A. Maya is everywhere, and in every thing that has a beginning and an end; therefore, every thing is an aspect of that which is eternal, and in that sense, of course Maya itself is an aspect of Sat, or that which is eternally present in the universe, whether during Manvantara or Mahapralaya. Only remember that it has been said of even Nirvâna that it is only Maya when compared with the Absolute.

Q. Is then Maya a collective term for all manifestations?

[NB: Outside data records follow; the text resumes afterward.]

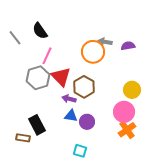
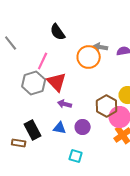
black semicircle: (40, 31) -> (58, 32), moved
brown hexagon: (84, 87) -> (107, 106), moved
blue triangle: (71, 116) -> (60, 128), moved

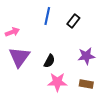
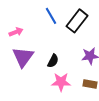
blue line: (47, 16) -> (51, 16), turned -42
black rectangle: (73, 21) -> (77, 21), size x1.6

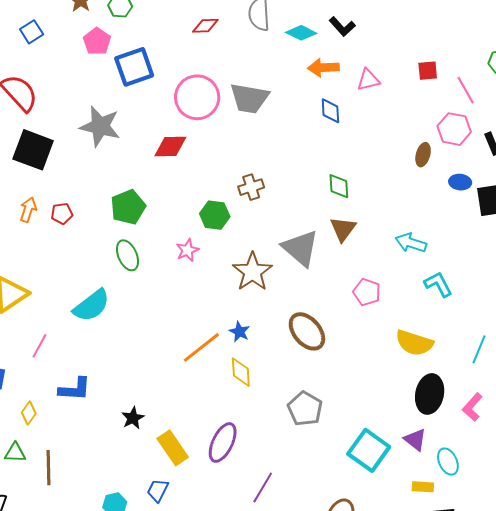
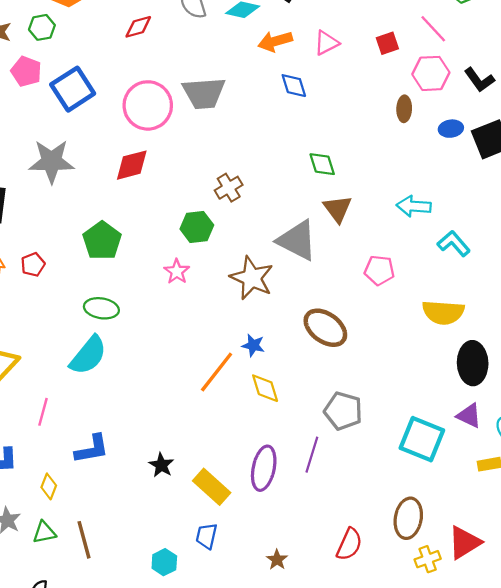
red square: (428, 71) -> (387, 43), moved
green ellipse: (127, 255) -> (101, 308), moved, turned -44
purple line: (263, 487) -> (312, 455), moved

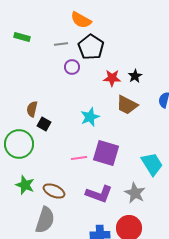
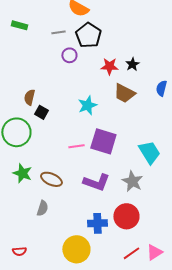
gray semicircle: (45, 220) -> (42, 208), size x0.6

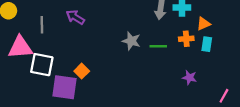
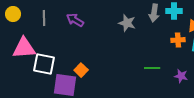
gray line: (42, 25) -> (44, 18), moved
gray star: (131, 41) -> (127, 23), moved
green line: (158, 46) -> (152, 68), moved

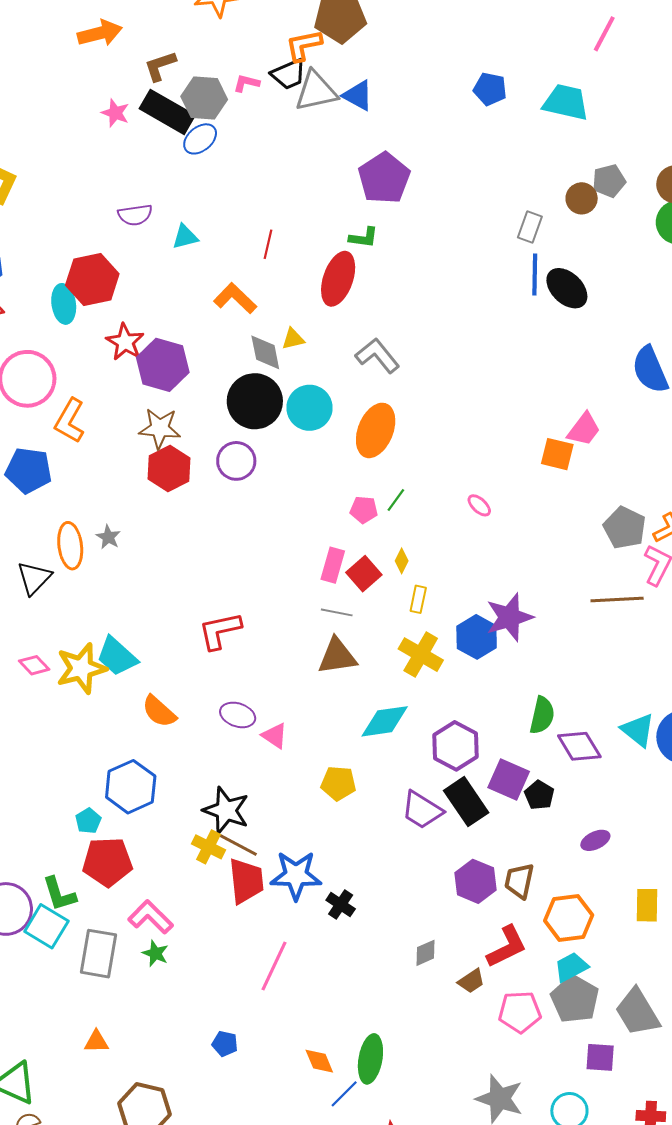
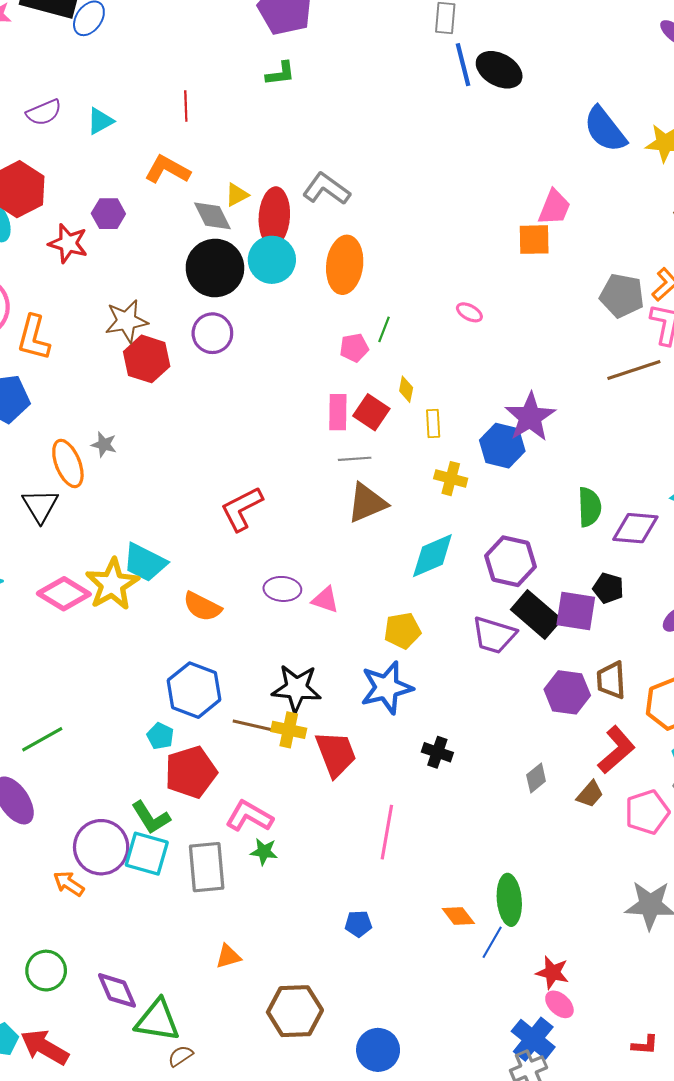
red ellipse: (338, 279) -> (274, 217), moved
purple hexagon: (163, 365) -> (108, 214), moved, size x0.6
yellow cross: (421, 655) -> (451, 479), size x0.7
pink diamond: (34, 665) -> (64, 594), size x1.6
purple diamond: (579, 746) -> (635, 528), turned -39
purple square: (509, 780) -> (576, 611), moved
brown line: (238, 845) -> (254, 726), moved
blue star: (296, 875) -> (387, 688), moved

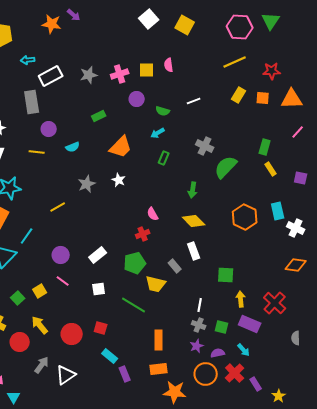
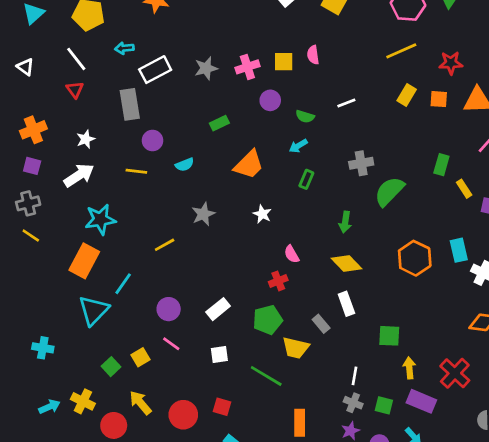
gray cross: (205, 146) -> (361, 163), turned -36
yellow rectangle: (271, 169) -> (464, 189), moved
white star: (119, 180) -> (262, 214), moved

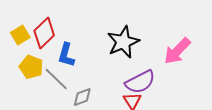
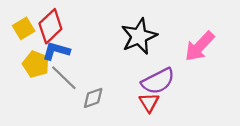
blue L-shape: (66, 55) -> (56, 51), moved, turned 90

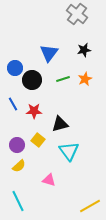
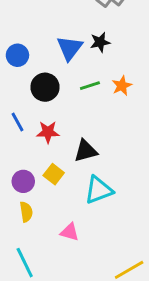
black star: (84, 50) -> (100, 42), moved
blue circle: (15, 68) -> (17, 55), moved
cyan triangle: (69, 151) -> (99, 190), turned 45
yellow semicircle: (19, 166) -> (26, 212), turned -56

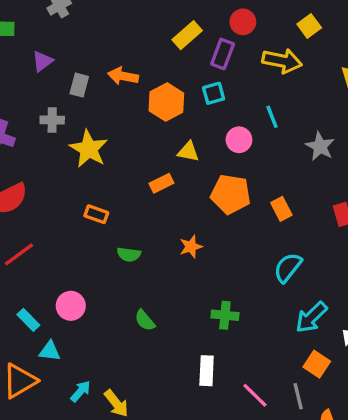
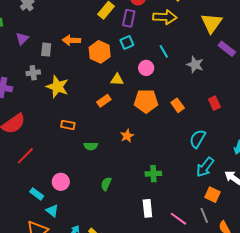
cyan semicircle: (288, 268) -> (198, 139), moved
green semicircle: (145, 320) -> (106, 184), turned 72
cyan triangle: (50, 351) -> (52, 211), turned 40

A. I do not think this would explain the term. Maya is the perceptive faculty of every Ego which considers itself a Unit separate from, and independent of, the One infinite and eternal Sat, or “be-ness.” Maya is explained in exoteric philosophy and the Purânas, as the personified active Will of the Creative God—the latter being but a personified Maya himself—a passing deception of the senses of man, who began anthropomorphizing pure abstraction from the beginning of his speculations. Maya, in the conception of an orthodox Hindu, is quite different from the Maya of a Vedantin Idealist or an Occultist. The Vedanta states that Maya, or the deceptive influence of illusion alone, constitutes belief in the real existence of matter or anything differentiated. The Bhagavata Purâna identifies Maya with Prakriti (manifested nature and matter). Do not some ad vanced European metaphysicians, such as Kant, Schopenhauer, and others, assert the same? Of course they got their ideas about it from the East—especially from Buddhism; yet the doctrine of the unreality of this universe has been pretty correctly worked out by our philosophers—on general lines, at any rate. Now, although no two people can see things and objects in exactly the same way, and that each of us sees them in his own way, yet all labour more or less under illusions, and chiefly under the great illusion (Maya) that they are, as personalities, distinct beings from other beings, and that even their Selves or Egos will prevail in the eternity (or sempiternity, at any rate) as such; whereas not only we ourselves, but the whole visible and invisible universe, are only a temporary part of the one beginningless and endless whole, or that which ever was, is, and will be.